Whenever this blood serum trace element analysis is performed to a patient the values obtained can be confronted, and classified thus facilitating the differential diagnosis.
The study produces a minimum of inconveniences for the patient, and the information obtained therefrom can be highly valuable.
RESULTS TO BE EXPECTED:
To obtain a Table for each disease that contains the values of 18 mineral elements which. may be utilized as an auxiliary guide in the differential diagnosis of chronic-degenerative diseases, to help in the prevention of a disease when the same still asymptomatic, and as a guide to evaluate the effectiveness of a medical treatment.
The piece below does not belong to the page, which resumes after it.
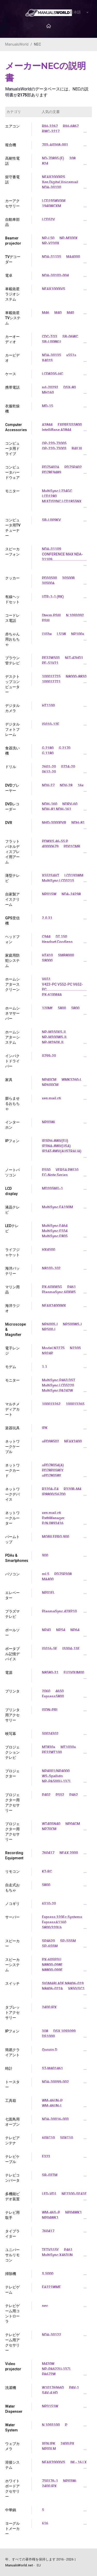  What do you see at coordinates (50, 387) in the screenshot?
I see `nd-20292` at bounding box center [50, 387].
The establishment of the values of calcium, chromium, copper, magnesium, manganese, molybdenum, phosphorus, potassium, selenium, silicon, sodium, zinc, aluminum, cadmium, lead, mercury, and nickel for each chronic-degenerative disease has great importance within the medical biochemistry field, since one or several chemical alterations are the cause or causes originating the pathological processes as well as the alteration of one or various mineral elements which can give raise to these chemical changes., However, . it is necessary to extend the group of mineral elements determined, and also diseases not included in this study.